## WHAT THE EXERCISE ASKS
Which lines in the entries below contain the string "your"? Show each of them in full.

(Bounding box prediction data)
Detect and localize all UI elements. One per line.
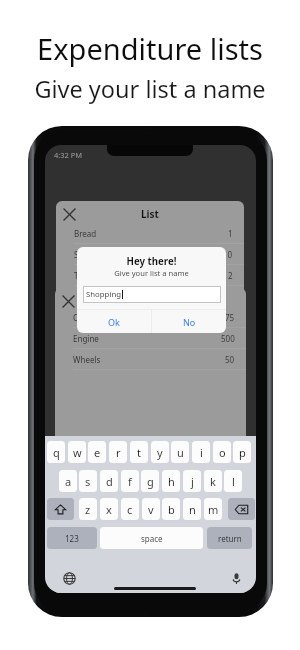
button[interactable]: Tea bbox=[56, 265, 244, 286]
button[interactable]: Bread bbox=[56, 223, 244, 244]
button[interactable]: Dictate bbox=[229, 571, 244, 586]
staticText: Expenditure lists bbox=[0, 29, 300, 68]
staticText: 123 bbox=[65, 533, 79, 544]
staticText: y bbox=[157, 445, 163, 460]
button[interactable]: e bbox=[88, 441, 106, 463]
staticText: Bread bbox=[74, 228, 97, 239]
button[interactable]: Close bbox=[60, 293, 76, 309]
staticText: i bbox=[200, 445, 203, 460]
staticText: return bbox=[218, 533, 242, 544]
button[interactable]: return bbox=[207, 527, 252, 549]
button[interactable]: d bbox=[100, 470, 118, 492]
staticText: 4:32 PM bbox=[54, 150, 83, 160]
staticText: 2 bbox=[228, 270, 233, 281]
button[interactable]: q bbox=[47, 441, 65, 463]
staticText: a bbox=[65, 474, 72, 489]
button[interactable]: space bbox=[100, 527, 203, 549]
staticText: No bbox=[183, 316, 196, 328]
button[interactable]: p bbox=[233, 441, 251, 463]
button[interactable]: m bbox=[204, 498, 222, 520]
staticText: Soap bbox=[74, 249, 93, 260]
staticText: Engine bbox=[73, 333, 99, 344]
button[interactable]: Change keyboard language bbox=[62, 571, 77, 586]
button[interactable]: r bbox=[109, 441, 127, 463]
button[interactable]: w bbox=[68, 441, 86, 463]
button[interactable]: Close bbox=[61, 206, 77, 222]
button[interactable]: Backspace bbox=[228, 498, 255, 520]
button[interactable]: v bbox=[142, 498, 160, 520]
staticText: List bbox=[141, 207, 159, 221]
button[interactable]: k bbox=[204, 470, 222, 492]
staticText: o bbox=[219, 445, 226, 460]
button[interactable]: y bbox=[151, 441, 169, 463]
staticText: Tea bbox=[74, 270, 87, 281]
button[interactable]: h bbox=[162, 470, 180, 492]
staticText: 50 bbox=[225, 354, 235, 365]
staticText: Give your list a name bbox=[77, 268, 226, 278]
staticText: f bbox=[128, 474, 132, 489]
staticText: Ok bbox=[108, 316, 120, 328]
staticText: space bbox=[141, 533, 163, 544]
staticText: Wheels bbox=[73, 354, 101, 365]
staticText: v bbox=[148, 502, 154, 517]
button[interactable]: l bbox=[224, 470, 242, 492]
staticText: t bbox=[137, 445, 141, 460]
staticText: r bbox=[116, 445, 121, 460]
button[interactable]: f bbox=[121, 470, 139, 492]
button[interactable]: u bbox=[171, 441, 189, 463]
staticText: q bbox=[53, 445, 60, 460]
staticText: 75 bbox=[225, 312, 235, 323]
staticText: p bbox=[239, 445, 246, 460]
staticText: j bbox=[191, 474, 194, 489]
staticText: x bbox=[106, 502, 112, 517]
button[interactable]: No bbox=[152, 310, 226, 333]
staticText: Give your list a name bbox=[0, 73, 300, 105]
button[interactable]: s bbox=[79, 470, 97, 492]
button[interactable]: Wheels bbox=[55, 349, 246, 370]
staticText: b bbox=[168, 502, 175, 517]
staticText: u bbox=[177, 445, 184, 460]
staticText: 10 bbox=[223, 249, 233, 260]
staticText: m bbox=[208, 502, 219, 517]
staticText: w bbox=[73, 445, 82, 460]
staticText: z bbox=[85, 502, 91, 517]
staticText: d bbox=[106, 474, 113, 489]
button[interactable]: i bbox=[192, 441, 210, 463]
button[interactable]: n bbox=[183, 498, 201, 520]
button[interactable]: Shift bbox=[47, 498, 74, 520]
button[interactable]: o bbox=[213, 441, 231, 463]
staticText: 1 bbox=[228, 228, 233, 239]
button[interactable]: Soap bbox=[56, 244, 244, 265]
button[interactable]: Candy bbox=[55, 307, 246, 328]
staticText: Candy bbox=[73, 312, 97, 323]
button[interactable]: g bbox=[141, 470, 159, 492]
staticText: n bbox=[189, 502, 196, 517]
staticText: h bbox=[168, 474, 175, 489]
staticText: Shopping bbox=[86, 289, 122, 300]
staticText: s bbox=[85, 474, 91, 489]
button[interactable]: Ok bbox=[77, 310, 151, 333]
staticText: c bbox=[127, 502, 133, 517]
button[interactable]: Engine bbox=[55, 328, 246, 349]
button[interactable]: 123 bbox=[47, 527, 97, 549]
button[interactable]: t bbox=[130, 441, 148, 463]
button[interactable]: j bbox=[183, 470, 201, 492]
staticText: l bbox=[232, 474, 235, 489]
button[interactable]: z bbox=[79, 498, 97, 520]
staticText: k bbox=[210, 474, 216, 489]
staticText: e bbox=[94, 445, 101, 460]
button[interactable]: x bbox=[100, 498, 118, 520]
button[interactable]: c bbox=[121, 498, 139, 520]
staticText: Hey there! bbox=[77, 255, 226, 268]
staticText: g bbox=[147, 474, 154, 489]
button[interactable]: a bbox=[59, 470, 77, 492]
button[interactable]: b bbox=[162, 498, 180, 520]
staticText: 500 bbox=[221, 333, 235, 344]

## RESPONSE AREA
staticText: Give your list a name bbox=[77, 268, 226, 278]
staticText: Give your list a name bbox=[0, 73, 300, 105]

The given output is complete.